NIFI-3704: Add PutDatabaseRecord processor #1677

mattyb149 · 2017-04-17T20:32:49Z

Thank you for submitting a contribution to Apache NiFi.

In order to streamline the review of the contribution we ask you
to ensure the following steps have been taken:

For all changes:

Is there a JIRA ticket associated with this PR? Is it referenced
in the commit message?
Does your PR title start with NIFI-XXXX where XXXX is the JIRA number you are trying to resolve? Pay particular attention to the hyphen "-" character.
Has your PR been rebased against the latest commit within the target branch (typically master)?
Is your initial contribution a single, squashed commit?

For code changes:

Have you ensured that the full suite of tests is executed via mvn -Pcontrib-check clean install at the root nifi folder?
Have you written or updated unit tests to verify your changes?
If adding new dependencies to the code, are these dependencies licensed in a way that is compatible for inclusion under ASF 2.0?
If applicable, have you updated the LICENSE file, including the main LICENSE file under nifi-assembly?
If applicable, have you updated the NOTICE file, including the main NOTICE file found under nifi-assembly?
If adding new Properties, have you added .displayName in addition to .name (programmatic access) for each of the new properties?

For documentation related changes:

Have you ensured that format looks appropriate for the output in which it is rendered?

Note:

Please ensure that once the PR is submitted, you check travis-ci for build issues and submit an update to your PR as soon as possible.

mattyb149 · 2017-04-17T20:34:59Z

An end-to-end flow can be time-consuming to set up, I have a template as a Gist here.

ijokarumawak

I've run your example Gist and also my custom flow.
I left few comments. Please take a look

ijokarumawak · 2017-04-19T06:35:49Z

...standard-processors/src/main/java/org/apache/nifi/processors/standard/PutDatabaseRecord.java

+                                            session.transfer(flowFile, REL_FAILURE);
+                                        }
+                                    }
+                                    session.transfer(flowFile, REL_SUCCESS);


I got

org.apache.nifi.processor.exception.FlowFileHandlingException: StandardFlowFileRecord[uuid=....] is not the most recent version of this FlowFile within this session

Exception here when an incoming FlowFile does not have sql value the FlowFile is routed to 'REL_FAILURE' above, but routed to 'REL_SUCCESS', too.

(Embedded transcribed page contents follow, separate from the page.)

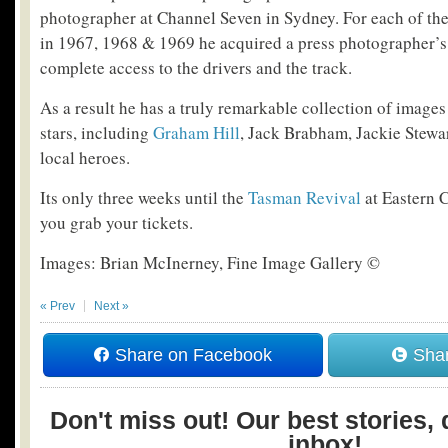
photographer at Channel Seven in Sydney. For each of th
in 1967, 1968 & 1969 he acquired a press photographer’s
complete access to the drivers and the track.
As a result he has a truly remarkable collection of image
stars, including
Graham Hill
, Jack Brabham, Jackie Stewar
local heroes.
Its only three weeks until the
Tasman Revival
at Eastern 
you grab your tickets.
Images: Brian McInerney, Fine Image Gallery ©
« Prev
Next »
Share on Facebook
Shar
Don't miss out! Our best stories, 
inbox!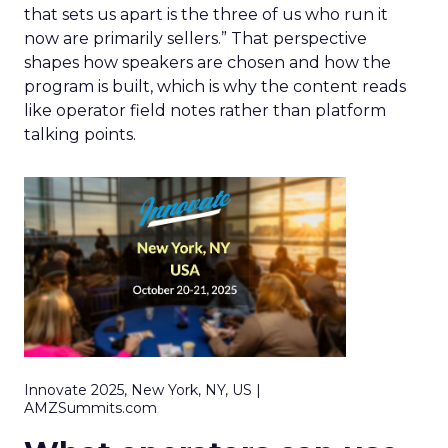
that sets us apart is the three of us who run it
now are primarily sellers.” That perspective
shapes how speakers are chosen and how the
program is built, which is why the content reads
like operator field notes rather than platform
talking points.
Innovate 2025, New York, NY, US |
AMZSummits.com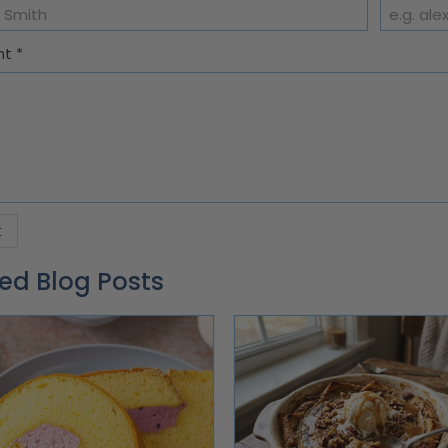
nt
*
ed Blog Posts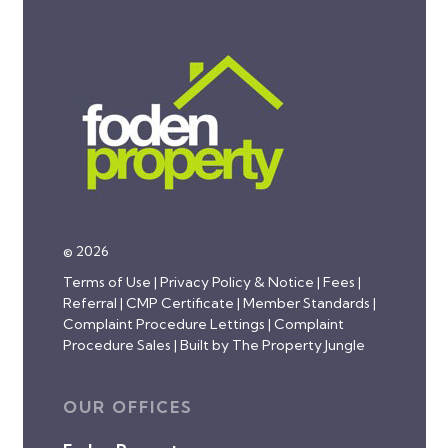
© 2026
Terms of Use
|
Privacy Policy & Notice
|
Fees
|
Referral
|
CMP Certificate
|
Member Standards
|
Complaint Procedure Lettings
|
Complaint
Procedure Sales
|
Built by The Property Jungle
OUR OFFICES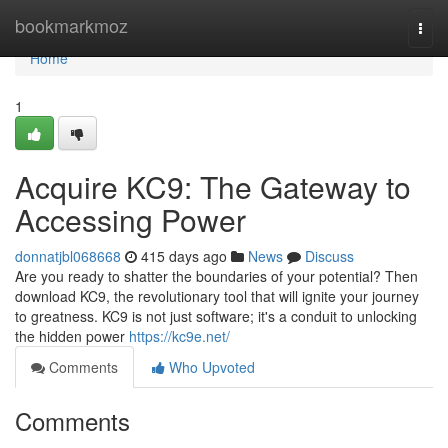
Home
bookmarkmoz
Togg
navi
Home
1
Acquire KC9: The Gateway to
Accessing Power
donnatjbl068668
415 days ago
News
Discuss
Are you ready to shatter the boundaries of your potential? Then
download KC9, the revolutionary tool that will ignite your journey
to greatness. KC9 is not just software; it's a conduit to unlocking
the hidden power
https://kc9e.net/
Comments
Who Upvoted
Comments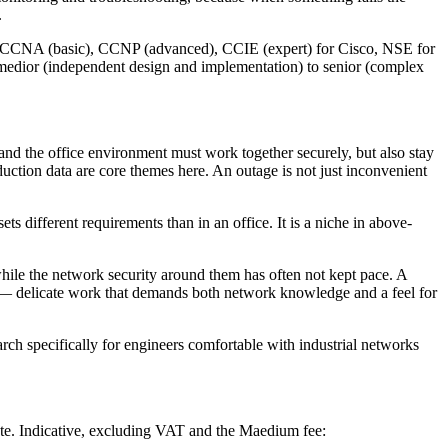
.
l — CCNA (basic), CCNP (advanced), CCIE (expert) for Cisco, NSE for
medior (independent design and implementation) to senior (complex
 and the office environment must work together securely, but also stay
duction data are core themes here. An outage is not just inconvenient
different requirements than in an office. It is a niche in above-
while the network security around them has often not kept pace. A
n — delicate work that demands both network knowledge and a feel for
 specifically for engineers comfortable with industrial networks
ate. Indicative, excluding VAT and the Maedium fee: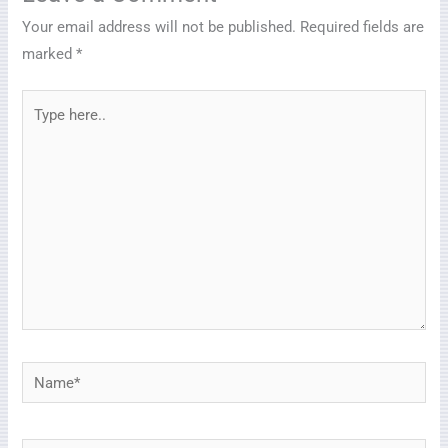
Your email address will not be published.
Required fields are
marked
*
Type
here..
Name*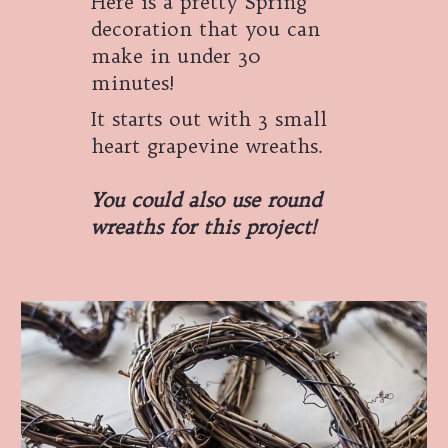
Here is a pretty Spring
decoration that you can
make in under 30
minutes!
It starts out with 3 small
heart grapevine wreaths.
You could also use round
wreaths for this project!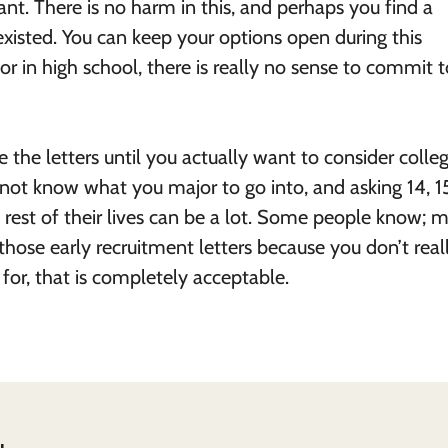
nt. There is no harm in this, and perhaps you find a
isted. You can keep your options open during this
or in high school, there is really no sense to commit 
the letters until you actually want to consider college
 not know what you major to go into, and asking 14, 1
 rest of their lives can be a lot. Some people know; 
o those early recruitment letters because you don’t real
for, that is completely acceptable.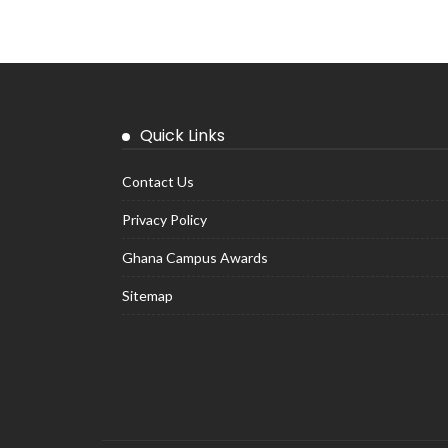
Quick Links
Contact Us
Privacy Policy
Ghana Campus Awards
Sitemap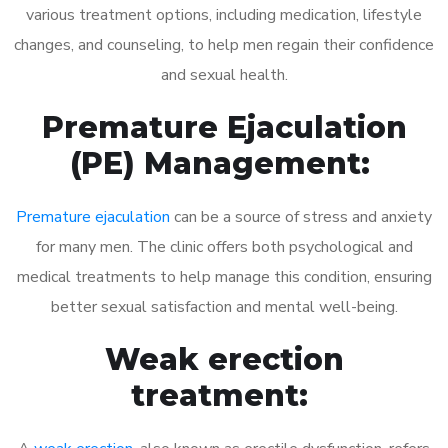
various treatment options, including medication, lifestyle
changes, and counseling, to help men regain their confidence
and sexual health.
Premature Ejaculation
(PE) Management:
Premature ejaculation
can be a source of stress and anxiety
for many men. The clinic offers both psychological and
medical treatments to help manage this condition, ensuring
better sexual satisfaction and mental well-being.
Weak erection
treatment: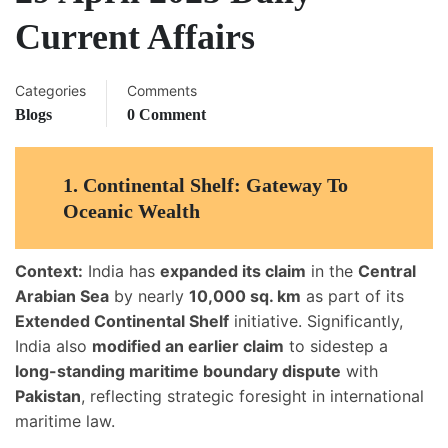
Current Affairs
Categories
Comments
Blogs
0 Comment
1.
Continental Shelf: Gateway To
Oceanic Wealth
Context:
India has
expanded its claim
in the
Central
Arabian Sea
by nearly
10,000 sq. km
as part of its
Extended Continental Shelf
initiative. Significantly,
India also
modified an earlier claim
to sidestep a
long-standing maritime boundary dispute
with
Pakistan
, reflecting strategic foresight in international
maritime law.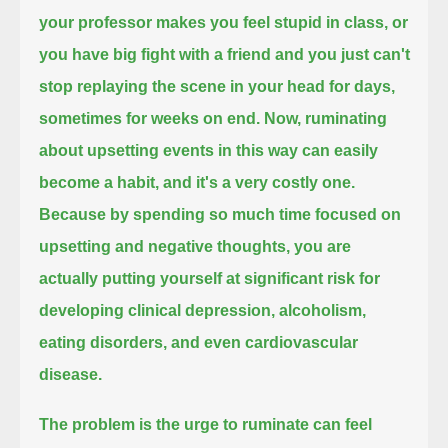
your professor makes you feel stupid in class, or
you have big fight with a friend
and you just can't
stop replaying the scene in your head for days,
sometimes for weeks on end.
Now, ruminating
about upsetting events in this way
can easily
become a habit,
and it's a very costly one.
Because by spending so much time focused on
upsetting and negative thoughts,
you are
actually putting yourself at significant risk
for
developing clinical depression,
alcoholism,
eating disorders,
and even cardiovascular
disease.
The problem is
the urge to ruminate can feel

Oops! Good catch, will fix and add a unit test

ijokarumawak · 2017-04-19T07:51:28Z

...standard-processors/src/main/java/org/apache/nifi/processors/standard/PutDatabaseRecord.java

+            .expressionLanguageSupported(true)
+            .build();
+
+    static final PropertyDescriptor BATCH_SIZE = new PropertyDescriptor.Builder()


Is this BATCH_SIZE used somewhere? I couldn't find usage of it.

Nope, another copy-paste error, will remove

ijokarumawak · 2017-04-19T08:39:28Z

...standard-processors/src/main/java/org/apache/nifi/processors/standard/PutDatabaseRecord.java

+
+    static final AllowableValue IGNORE_UNMATCHED_FIELD = new AllowableValue("Ignore Unmatched Fields", "Ignore Unmatched Fields",
+            "Any field in the document that cannot be mapped to a column in the database is ignored");
+    static final AllowableValue FAIL_UNMATCHED_FIELD = new AllowableValue("Fail", "Fail",


Other AllowableValues are named as 'XXX Unmatched Fields' or 'XXX on Unmatched Columns' but this value is just 'Fail'. Probably better to be consistent.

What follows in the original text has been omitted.